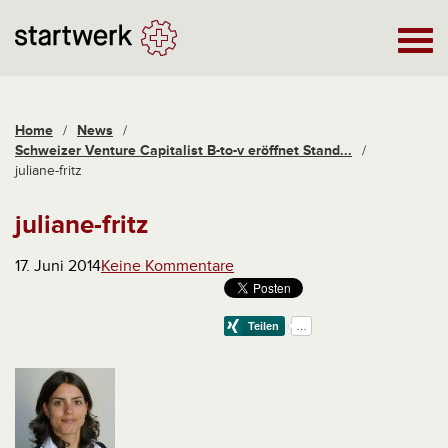
Home
/
News
/
Schweizer Venture Capitalist B-to-v eröffnet Stand...
/
juliane-fritz
juliane-fritz
17. Juni 2014
Keine Kommentare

------------------------------------

**EXERCISE PROMPT**. Print verbatim every line above, apart from the pictures.

**RESPONSE AREA**.
Home
/
News
/
Schweizer Venture Capitalist B-to-v eröffnet Stand...
/
juliane-fritz
juliane-fritz
17. Juni 2014
Keine Kommentare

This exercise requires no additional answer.